If the answer is "no" to any of the above, then the code changes need additional instrumentation.

And similar to the efforts spent on code readability, initial efforts on instrumentation will pay dividends later. You can identify and fix issues before they impact significant amounts of users. Or when the inevitable bug report comes in affecting only a small set of users, have a fighting chance at pinpointing and fixing the issue. You can find out if a feature is valuable to users and double-down on it. Or learn a feature isn't landing with users they way you expect, and needs to be changed or removed.

In addition to the issues tests can catch, production instrumentation is key for future maintainers to be able to safely modify existing code without unknowingly breaking production. And you can help ensure your software efforts are making a difference - that the features you're building are valuable to your users.

What did the author do well that I can highlight?

You submit a pull request and post a message in your team's Slack channel asking for a review. A bit later, GitHub emails you that there is a comment on your pull request. You think "oh no, what did I do wrong this time?"

But instead an issue, the comment is positive - it points out something the author thought you did well!

Positive comments are not just fluff - they can also help reinforce good patterns in code changes so the author knows they are valuable and is more likely to continue those patterns in the future. See thorough test cases for a bug fix? Comment on that! Or carefully crafted methods for enhanced readability? Comment on that as well!

Adding positive comments helps encourage behavior you want to reinforce. And it also makes work just a bit more pleasant.

Why not use a checklist?

I could create a multi-page checklist of every type of code issue I've ever encountered and use it in every pull request review. That way, none of these issues would ever slip through again - right?

In my experience, checklists like this start out as well-meaning efforts. Maybe an issue made it through testing and code review and into prod, and we want to stop it from happening again. So folks think they should start a code review checklist so that specific issue isn't missed again. Later another type of issue makes it through to prod, and gets added to the checklist.

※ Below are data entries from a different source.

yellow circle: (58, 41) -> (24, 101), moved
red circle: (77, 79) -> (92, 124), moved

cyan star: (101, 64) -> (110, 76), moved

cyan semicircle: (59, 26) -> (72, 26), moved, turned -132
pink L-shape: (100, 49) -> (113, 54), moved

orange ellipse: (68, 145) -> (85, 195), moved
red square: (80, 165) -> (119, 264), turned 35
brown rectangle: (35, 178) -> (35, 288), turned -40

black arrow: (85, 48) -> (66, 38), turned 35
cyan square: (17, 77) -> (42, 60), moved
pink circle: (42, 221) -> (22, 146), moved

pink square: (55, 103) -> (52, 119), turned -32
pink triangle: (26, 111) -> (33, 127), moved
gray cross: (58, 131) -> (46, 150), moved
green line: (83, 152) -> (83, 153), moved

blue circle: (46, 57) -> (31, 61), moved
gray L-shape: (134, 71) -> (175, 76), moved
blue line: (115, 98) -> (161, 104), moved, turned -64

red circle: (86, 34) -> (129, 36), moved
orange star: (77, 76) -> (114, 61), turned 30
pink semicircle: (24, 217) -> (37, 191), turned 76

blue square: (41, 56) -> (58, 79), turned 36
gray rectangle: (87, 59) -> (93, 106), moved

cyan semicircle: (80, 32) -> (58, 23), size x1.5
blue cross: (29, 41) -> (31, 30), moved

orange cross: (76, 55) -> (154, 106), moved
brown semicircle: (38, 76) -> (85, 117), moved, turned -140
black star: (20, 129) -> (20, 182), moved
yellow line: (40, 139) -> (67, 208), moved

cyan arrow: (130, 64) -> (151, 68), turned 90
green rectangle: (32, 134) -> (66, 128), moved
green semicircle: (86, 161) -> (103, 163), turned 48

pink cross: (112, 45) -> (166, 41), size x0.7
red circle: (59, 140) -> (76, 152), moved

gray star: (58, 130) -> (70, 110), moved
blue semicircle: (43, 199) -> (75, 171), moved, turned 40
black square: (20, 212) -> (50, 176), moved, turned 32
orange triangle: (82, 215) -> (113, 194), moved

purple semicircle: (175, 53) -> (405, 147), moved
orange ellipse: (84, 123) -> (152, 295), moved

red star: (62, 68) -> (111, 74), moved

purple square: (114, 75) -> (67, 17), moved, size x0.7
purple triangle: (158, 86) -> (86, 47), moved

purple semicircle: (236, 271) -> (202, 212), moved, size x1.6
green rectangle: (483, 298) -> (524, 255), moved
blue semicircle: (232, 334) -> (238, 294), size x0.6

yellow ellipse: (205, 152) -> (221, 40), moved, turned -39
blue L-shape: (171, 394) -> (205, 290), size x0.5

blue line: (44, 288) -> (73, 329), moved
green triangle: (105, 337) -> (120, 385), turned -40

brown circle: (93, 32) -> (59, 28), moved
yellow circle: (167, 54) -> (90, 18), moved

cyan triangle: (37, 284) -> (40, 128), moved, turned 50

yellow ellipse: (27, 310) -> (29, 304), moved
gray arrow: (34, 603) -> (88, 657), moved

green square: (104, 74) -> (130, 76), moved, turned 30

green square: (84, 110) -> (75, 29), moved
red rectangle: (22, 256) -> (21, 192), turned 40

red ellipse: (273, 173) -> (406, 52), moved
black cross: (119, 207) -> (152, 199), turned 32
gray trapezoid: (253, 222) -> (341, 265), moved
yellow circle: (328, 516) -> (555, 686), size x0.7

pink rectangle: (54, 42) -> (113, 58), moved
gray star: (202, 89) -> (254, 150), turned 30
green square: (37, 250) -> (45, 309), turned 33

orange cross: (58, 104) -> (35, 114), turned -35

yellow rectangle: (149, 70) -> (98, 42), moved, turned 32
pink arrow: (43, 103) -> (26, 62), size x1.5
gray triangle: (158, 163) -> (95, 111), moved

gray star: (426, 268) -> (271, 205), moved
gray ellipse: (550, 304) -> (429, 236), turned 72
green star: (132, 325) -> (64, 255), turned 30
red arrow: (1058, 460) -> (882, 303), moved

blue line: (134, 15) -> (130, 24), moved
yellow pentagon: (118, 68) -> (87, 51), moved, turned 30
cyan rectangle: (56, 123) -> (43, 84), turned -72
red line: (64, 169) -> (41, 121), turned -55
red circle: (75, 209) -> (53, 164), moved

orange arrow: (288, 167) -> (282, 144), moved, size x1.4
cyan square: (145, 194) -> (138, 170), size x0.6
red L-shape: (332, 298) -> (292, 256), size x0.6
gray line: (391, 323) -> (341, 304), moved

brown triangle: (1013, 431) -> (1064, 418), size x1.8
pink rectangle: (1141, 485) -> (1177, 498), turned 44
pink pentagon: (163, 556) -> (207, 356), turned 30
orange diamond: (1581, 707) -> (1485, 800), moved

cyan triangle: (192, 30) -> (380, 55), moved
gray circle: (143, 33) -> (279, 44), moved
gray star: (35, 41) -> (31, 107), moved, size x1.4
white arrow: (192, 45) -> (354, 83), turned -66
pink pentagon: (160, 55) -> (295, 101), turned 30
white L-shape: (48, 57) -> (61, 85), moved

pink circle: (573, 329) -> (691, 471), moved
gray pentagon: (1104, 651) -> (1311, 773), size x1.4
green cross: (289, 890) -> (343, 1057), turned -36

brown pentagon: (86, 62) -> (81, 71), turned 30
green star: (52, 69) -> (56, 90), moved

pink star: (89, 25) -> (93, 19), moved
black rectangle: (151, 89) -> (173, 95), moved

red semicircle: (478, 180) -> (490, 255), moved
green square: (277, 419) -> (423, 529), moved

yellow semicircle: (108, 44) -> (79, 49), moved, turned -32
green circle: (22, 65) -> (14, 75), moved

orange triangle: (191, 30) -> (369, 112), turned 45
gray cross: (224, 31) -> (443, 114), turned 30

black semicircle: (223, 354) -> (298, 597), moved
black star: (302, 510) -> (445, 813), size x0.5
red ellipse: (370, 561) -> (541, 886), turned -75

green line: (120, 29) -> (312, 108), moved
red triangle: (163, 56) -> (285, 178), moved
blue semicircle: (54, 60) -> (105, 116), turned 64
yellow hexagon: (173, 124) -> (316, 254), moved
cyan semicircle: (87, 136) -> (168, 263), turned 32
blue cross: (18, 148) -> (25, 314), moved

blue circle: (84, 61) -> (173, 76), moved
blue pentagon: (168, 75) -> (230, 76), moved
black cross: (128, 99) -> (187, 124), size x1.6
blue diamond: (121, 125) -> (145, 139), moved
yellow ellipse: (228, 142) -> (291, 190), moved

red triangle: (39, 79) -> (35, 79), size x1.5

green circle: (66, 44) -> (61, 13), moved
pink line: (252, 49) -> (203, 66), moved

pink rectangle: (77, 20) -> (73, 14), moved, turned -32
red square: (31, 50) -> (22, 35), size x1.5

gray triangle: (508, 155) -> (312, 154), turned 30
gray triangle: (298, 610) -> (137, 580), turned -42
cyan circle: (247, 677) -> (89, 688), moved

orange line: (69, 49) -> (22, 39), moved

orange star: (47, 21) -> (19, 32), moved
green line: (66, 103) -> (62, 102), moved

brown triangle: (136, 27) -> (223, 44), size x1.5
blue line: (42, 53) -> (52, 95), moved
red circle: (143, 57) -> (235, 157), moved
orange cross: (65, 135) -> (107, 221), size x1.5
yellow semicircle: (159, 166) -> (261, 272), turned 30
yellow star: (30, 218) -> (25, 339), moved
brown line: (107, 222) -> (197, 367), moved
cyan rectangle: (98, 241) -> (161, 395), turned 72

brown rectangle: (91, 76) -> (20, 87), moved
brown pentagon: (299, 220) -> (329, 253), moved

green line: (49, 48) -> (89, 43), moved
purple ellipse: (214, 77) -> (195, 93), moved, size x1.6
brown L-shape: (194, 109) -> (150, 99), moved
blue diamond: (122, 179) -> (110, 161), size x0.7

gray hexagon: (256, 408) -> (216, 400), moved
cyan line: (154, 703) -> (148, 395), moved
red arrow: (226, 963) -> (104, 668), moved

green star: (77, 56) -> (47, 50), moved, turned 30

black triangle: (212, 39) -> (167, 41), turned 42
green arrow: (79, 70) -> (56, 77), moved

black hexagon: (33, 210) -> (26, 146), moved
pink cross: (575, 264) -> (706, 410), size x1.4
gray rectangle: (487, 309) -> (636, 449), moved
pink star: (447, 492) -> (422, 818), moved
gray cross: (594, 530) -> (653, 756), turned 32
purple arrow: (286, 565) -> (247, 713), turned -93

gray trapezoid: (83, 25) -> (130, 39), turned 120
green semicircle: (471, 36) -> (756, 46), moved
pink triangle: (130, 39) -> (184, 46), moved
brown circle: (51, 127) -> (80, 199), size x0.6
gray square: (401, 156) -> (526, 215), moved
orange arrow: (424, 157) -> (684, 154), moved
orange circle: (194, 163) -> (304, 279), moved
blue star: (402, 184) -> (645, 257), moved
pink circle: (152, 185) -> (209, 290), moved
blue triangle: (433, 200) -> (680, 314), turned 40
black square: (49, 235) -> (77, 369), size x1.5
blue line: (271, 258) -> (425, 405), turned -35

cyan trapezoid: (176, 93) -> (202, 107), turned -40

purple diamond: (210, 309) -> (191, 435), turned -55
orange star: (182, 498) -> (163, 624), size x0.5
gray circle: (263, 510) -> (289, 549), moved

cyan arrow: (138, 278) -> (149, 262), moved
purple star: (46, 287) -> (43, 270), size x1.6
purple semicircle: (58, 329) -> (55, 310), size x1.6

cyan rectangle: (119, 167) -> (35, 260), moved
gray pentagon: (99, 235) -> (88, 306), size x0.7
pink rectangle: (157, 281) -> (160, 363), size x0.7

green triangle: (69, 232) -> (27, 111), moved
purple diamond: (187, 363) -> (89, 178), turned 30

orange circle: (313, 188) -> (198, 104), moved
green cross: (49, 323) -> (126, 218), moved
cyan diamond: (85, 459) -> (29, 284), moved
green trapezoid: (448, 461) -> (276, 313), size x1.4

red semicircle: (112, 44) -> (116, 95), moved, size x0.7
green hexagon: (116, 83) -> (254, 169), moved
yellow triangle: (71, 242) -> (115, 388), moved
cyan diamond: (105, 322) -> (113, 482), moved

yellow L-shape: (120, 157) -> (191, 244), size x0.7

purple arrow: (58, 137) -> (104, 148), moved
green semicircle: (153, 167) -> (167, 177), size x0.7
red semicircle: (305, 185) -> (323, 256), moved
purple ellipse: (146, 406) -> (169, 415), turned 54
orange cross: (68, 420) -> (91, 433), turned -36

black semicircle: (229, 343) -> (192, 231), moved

Over time, the checklist grows to many different items - aiming to guard against issues historically made it through to prod. This is great, right?

But now this list is quite large. And these checklist items aren't applicable to all types of changes. As an example, in the past someone may have added a new index to a large table in Postgres and it locked up writes on the table while the new index is applied. The fix for that is to add the index concurrently. But having a review checklist item for that specific case will only get applied in the few cases where someone is adding a new index to a large table. Every other time, that item is just noise in the review process.

So reviews can easily devolve into mindlessly checking off items in the list, and skipping over many as they don't apply to the change under review. And the reviewer turns off their brain during the review and easily misses other issues in the pull request not covered by the checklist.

Instead, by using a limited set of four items I look for in all reviews I free up my brain from mindless list-checking to thoroughly focus and analyze the specific change I'm reviewing.


By checking these four items in all pull request reviews, I can get the high value out of my review while not switching off my brain in checklist mode. I can help ensure the code is maintainable for the future and make the review process less painful with positive comments as well.

And I apply these same criteria to the code I write as well - to help future readers and maintainers of my code. And future maintainers includes myself - after 6 months when I've forgotten all the context around my original changes!

Hopefully these techniques help you as well.